Original paper

Zur Stellung des Hirschberger Gneises

Schroeder, Erich

Kurzfassung

In den aus Phycodenschichten bestehenden Sattelkernen von Hirschberg an der Saale und Gefell tritt ein metamorpher prävariszischer Magmatit auf. Es handelt sich um einen oft nur relativ schwach deformierten, klein- bis mittelkörnigen graphophyrischen Metagranit. Charakteristisch ist die Mineralkombination Albit + (grüner) Biotit + Epidot. Randlich finden sich abweichende, granitporphyrische Typen mit sphärolithischer, divergentstrahliger und dichter Grundmasse. Vielfach zeigt auch das Hauptgestein Übergänge zu granitporphyrischen Strukturen. In manchen Zonen, z. B. an den Grenzen basischer Einschaltungen, war die Verformung sehr intensiv, und es entstanden stark schieferige Gneise.

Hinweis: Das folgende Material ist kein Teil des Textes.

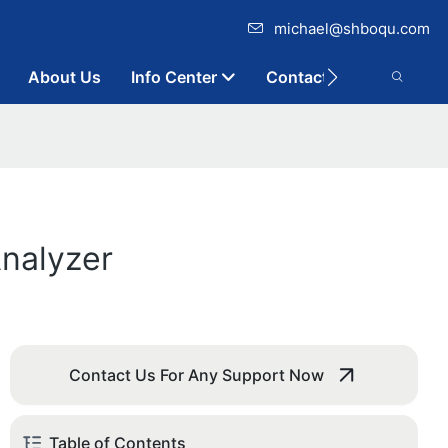
michael@shboqu.com
About Us
Info Center
Contact
Analyzer
Contact Us For Any Support Now
Table of Contents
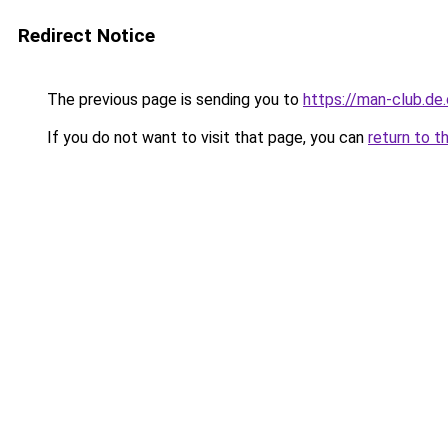
Redirect Notice
The previous page is sending you to
https://man-club.de
If you do not want to visit that page, you can
return to t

Gefügestatistische Untersuchungen in diesen Gesteinen ergaben für Biotit scharfe punktförmige Maxima, aber keine Gürtel. Die Glimmer liegen in den s-Flächen. Für Quarz in den schieferigen Gneisen und für Biotit und Quarz in den mehr massigen Typen ergaben sich sehr diffuse, nicht deutbare Diagramme. B-Achsen (Striemungen usw.) fehlen in den Gneisen. Aus der Klüftung und den s-Flächen lassen sich aber die gleichen tektonischen Koordinaten wie für den Rahmen ableiten. - Für die Tektonik der Phycodenschichten in der näheren Umgebung von Hirschberg ist Parallelschieferung (1. Schieferung parallel zur Schichtung) kennzeichnend. Runzelung und 2. Schieferung (Schubklüftung) sind häufig vorhanden, seltener eine schwache Verfaltung der 1. Schieferung. Die Runzelung hängt genetisch sehr eng mit der 2. Schieferung zusammen und darf nicht ohne weiteres als Achse des Planes gewertet werden, in dem die 1. Schieferung geprägt wurde. - Den Hirschberger Graphophyrgraniten, die eine kaum mehr als 100 m mächtige Platte darstellen, fehlt ein deutlicher Kontakthof. Der Verband mit dem Nebengestein ist aber normal und nicht tektonisch bedingt. Der Magmatit ist in bezug auf seinen Rahmen autochthon.